Грошвод начал скрести по табличке.
- Не забудешь отметить восхитительную позу? Мою фигуру и как она излучает силу? Ноги шире, словно я готов прыгнуть в любом направлении. Руки воздеты, а кисти повисли как... как... как орудия смерти. Они и есть. Записал, писец? Превосходно. Ну, погляди на меня. Весь в крови. Мне нужна смена одежды... погоди, ты все пишешь? Идиот проклятый. Я отвлекся. Убери насчет одежды. Скажи, ты выстирал и высушил вторую черную мантию?
- Конечно, милорд. Как и другую черную одежду, и черную рубаху, и черные брюки.
- Замечательно. Ну, прибирайся здесь. Встретимся в Большой Палате.
Грошвод поклонился. - Хорошо, милорд.
Когда Клыгрызуб вышел из камеры, Грошвод опустил табличку и горестно ее изучил, примечая лепестки пепла, запятнавшие золото растаявшего воска. - Удивляться ли, что глаза меня подводят? - пробормотал он.
- Ради благих богов милосердия, Грошвод! Освободи меня!
Писец глянул на злосчастную фигуру. - Похоже, удары были не такими уж сильными? Пинки в голень, да, это умнее. Но согласитесь, сир, что сегодняшний сеанс был умеренным.
- Ты зол как мой брат!
- Умоляю, милорд! Я у него на службе, мне платят, как кухаркам, горничным и так далее! Это делает всех нас злыми? Чепуха. Кто тут зол, сир, так это вы, навлекающий на меня беды и трудности. Мне нужно есть, верно? Пища на столе, кров над головой и тому подобное. Вы отказываете мне в правах? Но сколько я протяну, бросив вызов вашему брату? О нет, он меня не просто сожжет. Нет, он будет меня поджаривать! В этих цепях буду визжать и извиваться я. Неужели вы реально желаете мне такого, сир? Ради немногих мгновений благой свободы?
Тусклые глаза Вармета не отрывались от Грошвода все время, пока писец резонно защищал себя. Затем он сказал: - Моя плоть разрушена. Душа вопит от вечных мук. Суставы терзает лихорадка. Мышцы шеи дрожат при малейшей попытке поднять голову. Прежде я был здоровым мужчиной, но взгляни на меня сейчас... нет, погоди до завтра - я стану еще хуже. Итак, ты не пошевелишь рукой. Тогда я проклинаю тебя, Грошвод, со всей властью умирающего.
- Как жестоко! Подло! Меня ли стыдить? Мной командует ваш брат!
Вармет оскалил окровавленные зубы. - Вот, мы поистине разные, ты и я. Взгляни и увидишь: во всех цепях душа моя осталась свободной. Но ты... ты свою продал, и задешево.
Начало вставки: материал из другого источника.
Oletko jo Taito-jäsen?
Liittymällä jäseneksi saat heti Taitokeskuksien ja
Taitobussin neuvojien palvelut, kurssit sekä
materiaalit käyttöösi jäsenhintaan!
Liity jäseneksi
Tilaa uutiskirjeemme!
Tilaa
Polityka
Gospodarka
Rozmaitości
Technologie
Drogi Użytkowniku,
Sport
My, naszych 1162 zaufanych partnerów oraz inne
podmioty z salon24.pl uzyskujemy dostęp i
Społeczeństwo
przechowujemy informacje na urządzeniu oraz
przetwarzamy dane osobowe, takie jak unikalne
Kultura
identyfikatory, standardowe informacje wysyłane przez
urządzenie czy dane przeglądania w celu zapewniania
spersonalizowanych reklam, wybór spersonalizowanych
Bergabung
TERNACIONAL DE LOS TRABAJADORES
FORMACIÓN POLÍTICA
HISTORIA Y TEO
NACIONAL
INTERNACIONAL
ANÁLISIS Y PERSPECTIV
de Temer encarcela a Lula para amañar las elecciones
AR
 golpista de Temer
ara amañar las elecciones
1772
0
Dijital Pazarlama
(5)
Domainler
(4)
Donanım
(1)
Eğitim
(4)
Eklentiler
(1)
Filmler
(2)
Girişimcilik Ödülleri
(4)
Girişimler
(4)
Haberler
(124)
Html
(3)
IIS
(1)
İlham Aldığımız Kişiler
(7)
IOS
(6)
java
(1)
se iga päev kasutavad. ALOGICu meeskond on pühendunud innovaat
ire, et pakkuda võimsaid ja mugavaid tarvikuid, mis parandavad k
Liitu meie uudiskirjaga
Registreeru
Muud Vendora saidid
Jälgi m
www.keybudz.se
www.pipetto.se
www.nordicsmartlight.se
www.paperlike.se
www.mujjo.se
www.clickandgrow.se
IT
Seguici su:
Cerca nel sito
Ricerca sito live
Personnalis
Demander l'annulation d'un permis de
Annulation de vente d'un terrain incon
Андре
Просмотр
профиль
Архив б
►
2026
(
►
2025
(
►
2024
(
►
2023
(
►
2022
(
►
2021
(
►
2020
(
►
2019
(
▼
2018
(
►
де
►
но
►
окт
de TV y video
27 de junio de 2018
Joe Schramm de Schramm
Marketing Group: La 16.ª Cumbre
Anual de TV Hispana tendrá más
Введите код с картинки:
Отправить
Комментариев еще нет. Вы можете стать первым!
Бормотание донеслось со стороны второго скованного пленника; Вармет и Грошвод поглядели туда, увидев, что пленник шевелится, подтягивает ноги и - медленно, мучительно - встает, ослабляя бремя оков. Лицо в ужасных шрамах обратилось к ним. - Зеленые на всяческий размер. Только это я тебе и скажу, Вармет.
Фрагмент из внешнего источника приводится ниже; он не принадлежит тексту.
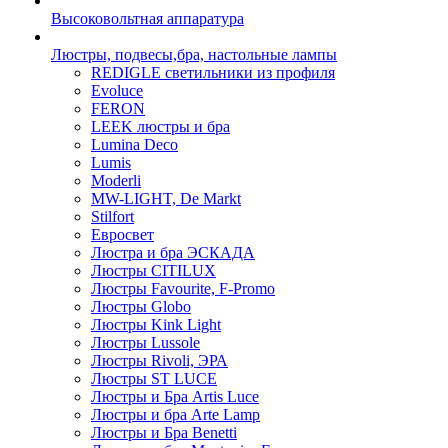
Высоковольтная аппаратура
Люстры, подвесы,бра, настольные лампы
REDIGLE светильники из профиля
Evoluce
FERON
LEEK люстры и бра
Lumina Deco
Lumis
Moderli
MW-LIGHT, De Markt
Stilfort
Евросвет
Люстра и бра ЭСКАДА
Люстры CITILUX
Люстры Favourite, F-Promo
Люстры Globo
Люстры Kink Light
Люстры Lussole
Люстры Rivoli, ЭРА
Люстры ST LUCE
Люстры и Бра Artis Luce
Люстры и бра Arte Lamp
Люстры и Бра Benetti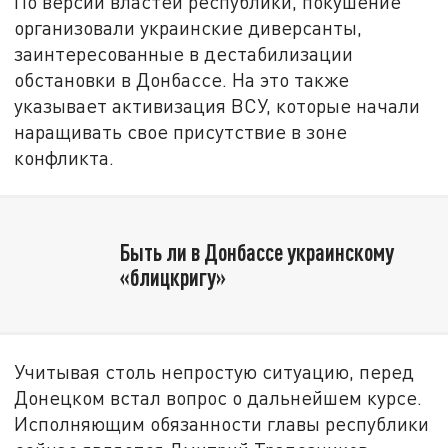
По версии властей республики, покушение
организовали украинские диверсанты,
заинтересованные в дестабилизации
обстановки в Донбассе. На это также
указывает активизация ВСУ, которые начали
наращивать свое присутствие в зоне
конфликта.
Быть ли в Донбассе украинскому
«блицкригу»
Учитывая столь непростую ситуацию, перед
Донецком встал вопрос о дальнейшем курсе.
Исполняющим обязанности главы республики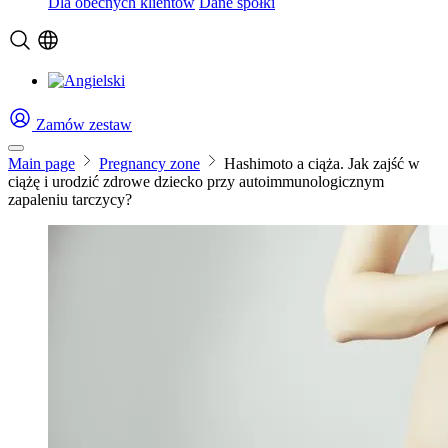
Dla obecnych klientów
Dane spółki
Zamów zestaw
Main page
Pregnancy zone
Hashimoto a ciąża. Jak zajść w
ciążę i urodzić zdrowe dziecko przy autoimmunologicznym
zapaleniu tarczycy?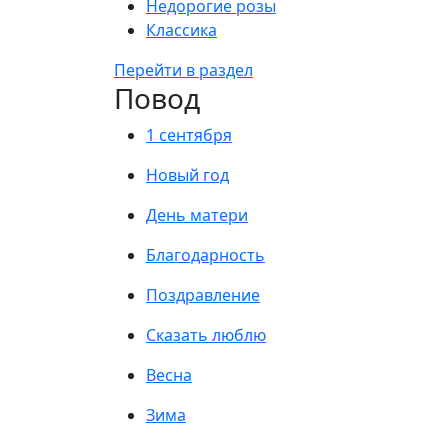
Недорогие розы
Классика
Перейти в раздел
Повод
1 сентября
Новый год
День матери
Благодарность
Поздравление
Сказать люблю
Весна
Зима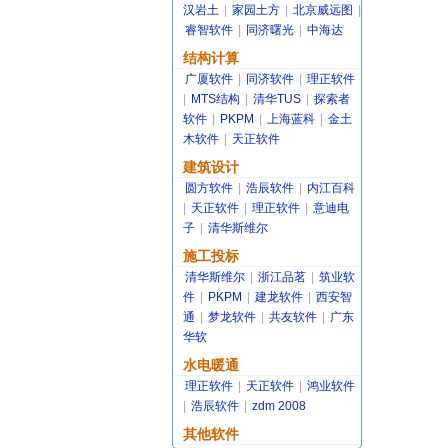
汉岩土
|
家园土方
|
北京威远图
|
睿智软件
|
同济曙光
|
中海达
结构计算
广厦软件
|
同济软件
|
理正软件
|
MTS结构
|
清华TUS
|
探索者
软件
|
PKPM
|
上海蓝科
|
金土
木软件
|
天正软件
建筑设计
圆方软件
|
浩辰软件
|
内江百科
|
天正软件
|
理正软件
|
意迪电
子
|
清华斯维尔
施工投标
清华斯维尔
|
浙江品茗
|
筑业软
件
|
PKPM
|
建龙软件
|
西安智
通
|
梦龙软件
|
共友软件
|
广东
华软
水电暖通
理正软件
|
天正软件
|
鸿业软件
|
浩辰软件
|
zdm 2008
其他软件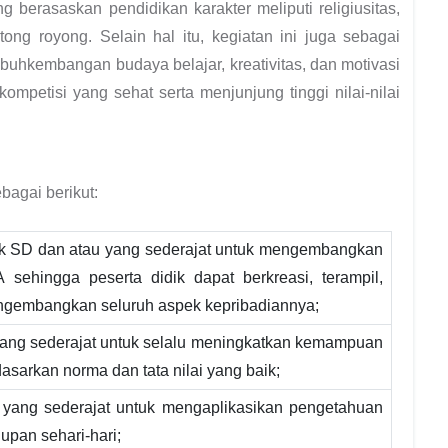
 berasaskan pendidikan karakter meliputi religiusitas,
tong royong. Selain hal itu, kegiatan ini juga sebagai
uhkembangan budaya belajar, kreativitas, dan motivasi
kompetisi yang sehat serta menjunjung tinggi nilai-nilai
agai berikut:
ik SD dan atau yang sederajat untuk mengembangkan
 sehingga peserta didik dapat berkreasi, terampil,
embangkan seluruh aspek kepribadiannya;
yang sederajat untuk selalu meningkatkan kemampuan
rdasarkan norma dan tata nilai yang baik;
 yang sederajat untuk mengaplikasikan pengetahuan
upan sehari-hari;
Усыпанный каплями пота лоб Вармета наморщился над кольцом горелой плоти. - Ладно, дай минутку. Грошвод еще здесь.
- Зеленые...
- Я беседую, чтоб тебя!
- У тебя четыре вопроса, Вармет! - пропел мужчина.
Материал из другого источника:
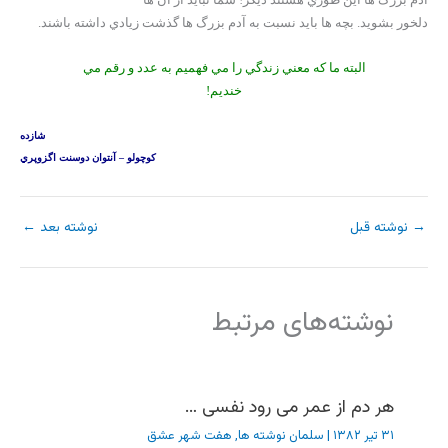
دلخور بشويد. بچه ها بايد نسبت به آدم بزرگ ها گذشت زيادي داشته باشند.
البته ما که معني زندگي را مي فهميم به عدد و رقم مي
خنديم!
شازده
کوچولو – آنتوان دوسنت اگزوپري
→
نوشته قبل
نوشته بعد
←
نوشته‌های مرتبط
هر دم از عمر می رود نفسی …
۳۱ تیر ۱۳۸۲
|
سلمان نوشته ها
,
هفت شهر عشق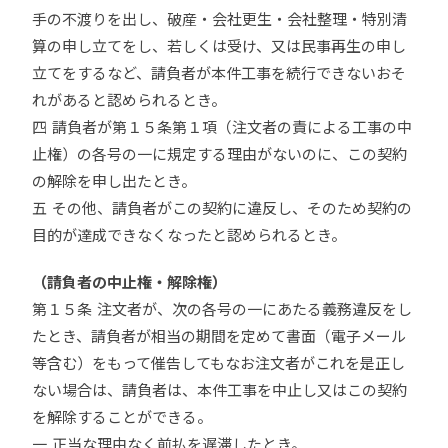
手の不渡りを出し、破産・会社更生・会社整理・特別清
算の申し立てをし、若しくは受け、又は民事再生の申し
立てをするなど、請負者が本件工事を続行できないおそ
れがあると認められるとき。
四 請負者が第１５条第１項（注文者の責による工事の中
止権）の各号の一に規定する理由がないのに、この契約
の解除を申し出たとき。
五 その他、請負者がこの契約に違反し、そのため契約の
目的が達成できなくなったと認められるとき。
（請負者の中止権・解除権）
第１５条 注文者が、次の各号の一にあたる義務違反をし
たとき、請負者が相当の期間を定めて書面（電子メール
等含む）をもって催告してもなお注文者がこれを是正し
ない場合は、請負者は、本件工事を中止し又はこの契約
を解除することができる。
一 正当な理由なく前払を遅滞したとき。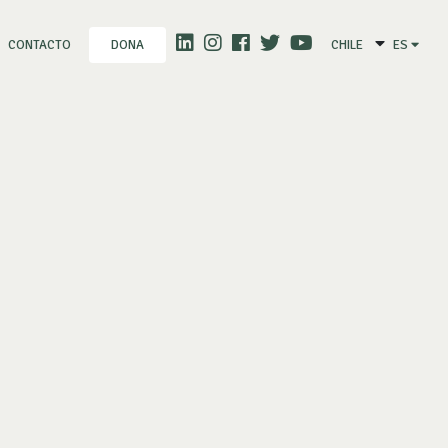
CONTACTO
CHILE
ES
DONA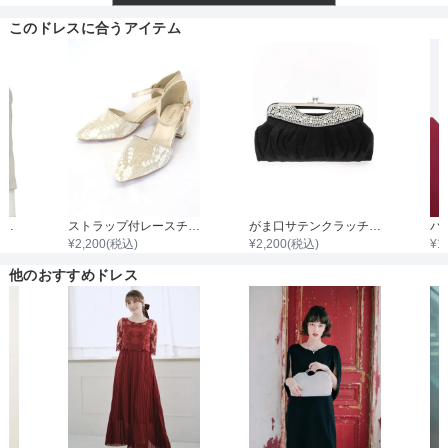
透け感
このドレスに合うアイテム
着丈目安
ファスナー
7分袖ノーカラージャケット
ストラップ付レースチャンキーヒール
がま口サテンクラッチバック
¥
2,200
(税込)
¥
2,200
(税込)
¥
1
骨格タイプ
他のおすすめドレス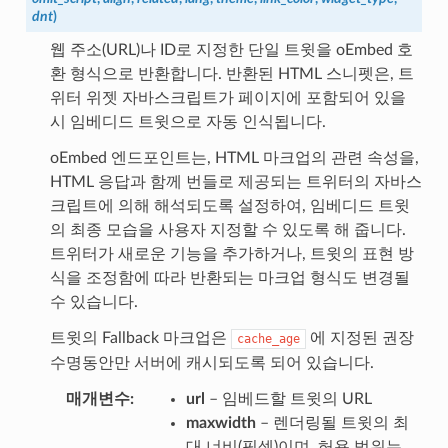
dnt
)
웹 주소(URL)나 ID로 지정한 단일 트윗을 oEmbed 호
환 형식으로 반환합니다. 반환된 HTML 스니펫은, 트
위터 위젯 자바스크립트가 페이지에 포함되어 있을
시 임베디드 트윗으로 자동 인식됩니다.
oEmbed 엔드포인트는, HTML 마크업의 관련 속성을,
HTML 응답과 함께 번들로 제공되는 트위터의 자바스
크립트에 의해 해석되도록 설정하여, 임베디드 트윗
의 최종 모습을 사용자 지정할 수 있도록 해 줍니다.
트위터가 새로운 기능을 추가하거나, 트윗의 표현 방
식을 조정함에 따라 반환되는 마크업 형식도 변경될
수 있습니다.
트윗의 Fallback 마크업은
에 지정된 권장
cache_age
수명동안만 서버에 캐시되도록 되어 있습니다.
매개변수
url
– 임베드할 트윗의 URL
maxwidth
– 렌더링될 트윗의 최
대 너비(픽셀)이며, 허용 범위는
- Заткнись! Я не готов продолжать!
- Четыре вопроса!
- Ба? Твердые или жидкие?
- И так и так, хе-хе!
Грошвод поднял табличку и поспешил к выходу.
- Стой, писец! Куда же ты?
- Не могу! - крикнул Грошвод. - Не заставляйте меня оставаться, милорд!
- Надо убрать кровь, дерьмо и мочу - хозяин тебе приказал!
Грошвод замер почти в досягаемости дверного засова. - Нечестно! - прошептал он, поднося надушенный платок к носу. Однако Вармет сказал правду, чтоб его. Писец развернулся. - Теплые или холодные?
- Ты не можешь спрашивать! - взвизгнул второй пленник.
- Теплые или холодные? - крикнул Вармет. - Вот мой следующий вопрос!
- Средние!
Вздохнув, Грошвод буркнул: - Подавись соплями.
- Жулики!
- Сопли? - удивился Вармет. - Это сопли? Сопли! Я выиграл!
Феловиль Великодушная поправила грудь под запятнанной блузкой и тяжко вздохнула, усаживаясь напротив моряка. - Уже давно, - сказала она, - не было у нас столько чужеземцев.